▶ _Task item_:
Verbatim reproduction of the entries is required; images must be omitted.

[Page images and extracted text]
──────
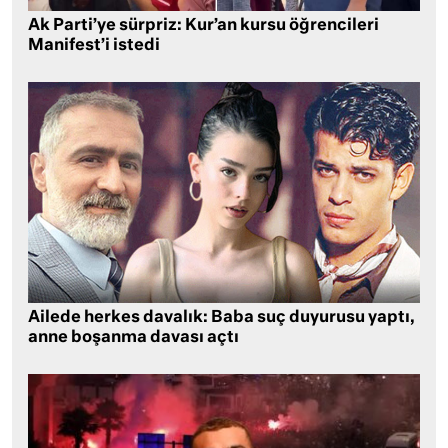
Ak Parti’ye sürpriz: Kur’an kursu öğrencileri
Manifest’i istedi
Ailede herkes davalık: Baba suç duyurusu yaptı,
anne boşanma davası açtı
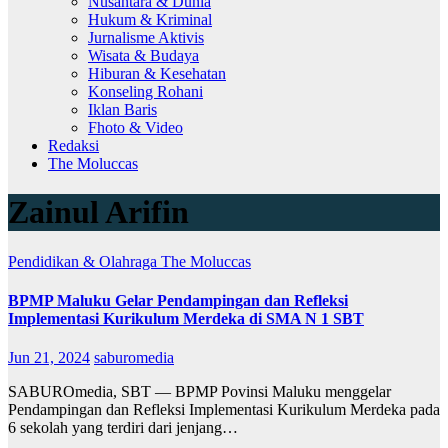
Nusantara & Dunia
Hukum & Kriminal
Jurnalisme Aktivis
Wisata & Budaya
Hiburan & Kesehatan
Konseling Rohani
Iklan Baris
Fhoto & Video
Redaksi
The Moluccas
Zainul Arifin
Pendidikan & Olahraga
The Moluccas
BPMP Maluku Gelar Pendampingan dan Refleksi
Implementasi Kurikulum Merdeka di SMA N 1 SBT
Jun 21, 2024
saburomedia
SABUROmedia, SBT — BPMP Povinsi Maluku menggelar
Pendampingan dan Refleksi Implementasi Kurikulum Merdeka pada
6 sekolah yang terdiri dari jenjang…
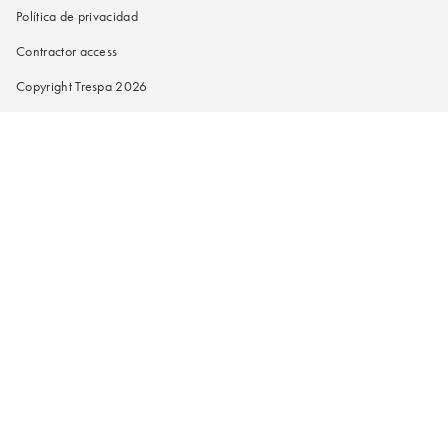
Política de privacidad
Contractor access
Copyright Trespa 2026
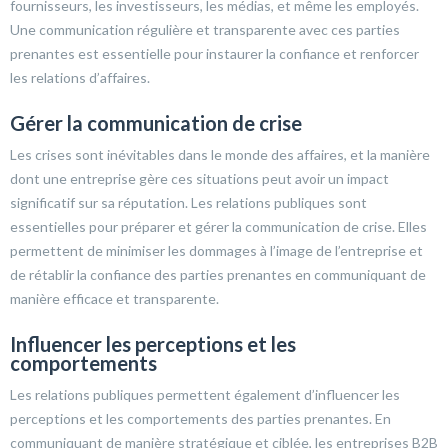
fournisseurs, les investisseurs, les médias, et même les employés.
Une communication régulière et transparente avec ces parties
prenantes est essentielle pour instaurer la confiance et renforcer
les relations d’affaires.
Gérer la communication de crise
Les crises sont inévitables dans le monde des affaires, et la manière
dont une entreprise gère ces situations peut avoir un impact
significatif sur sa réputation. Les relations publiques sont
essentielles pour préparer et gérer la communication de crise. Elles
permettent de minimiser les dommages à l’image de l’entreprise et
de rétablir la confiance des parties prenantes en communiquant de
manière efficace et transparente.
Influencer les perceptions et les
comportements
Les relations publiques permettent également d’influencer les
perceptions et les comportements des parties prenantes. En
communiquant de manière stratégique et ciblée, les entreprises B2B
──────
▶ _Solution_:
Ak Parti’ye sürpriz: Kur’an kursu öğrencileri
Manifest’i istedi
Ailede herkes davalık: Baba suç duyurusu yaptı,
anne boşanma davası açtı
Nusantara & Dunia
Hukum & Kriminal
Jurnalisme Aktivis
Wisata & Budaya
Hiburan & Kesehatan
Konseling Rohani
Iklan Baris
Fhoto & Video
Redaksi
The Moluccas
Zainul Arifin
Pendidikan & Olahraga
The Moluccas
BPMP Maluku Gelar Pendampingan dan Refleksi
Implementasi Kurikulum Merdeka di SMA N 1 SBT
Jun 21, 2024
saburomedia
SABUROmedia, SBT — BPMP Povinsi Maluku menggelar
Pendampingan dan Refleksi Implementasi Kurikulum Merdeka pada
6 sekolah yang terdiri dari jenjang…
Política de privacidad
Contractor access
Copyright Trespa 2026
fournisseurs, les investisseurs, les médias, et même les employés.
Une communication régulière et transparente avec ces parties
prenantes est essentielle pour instaurer la confiance et renforcer
les relations d’affaires.
Gérer la communication de crise
Les crises sont inévitables dans le monde des affaires, et la manière
dont une entreprise gère ces situations peut avoir un impact
significatif sur sa réputation. Les relations publiques sont
essentielles pour préparer et gérer la communication de crise. Elles
permettent de minimiser les dommages à l’image de l’entreprise et
de rétablir la confiance des parties prenantes en communiquant de
manière efficace et transparente.
Influencer les perceptions et les
comportements
Les relations publiques permettent également d’influencer les
perceptions et les comportements des parties prenantes. En
communiquant de manière stratégique et ciblée, les entreprises B2B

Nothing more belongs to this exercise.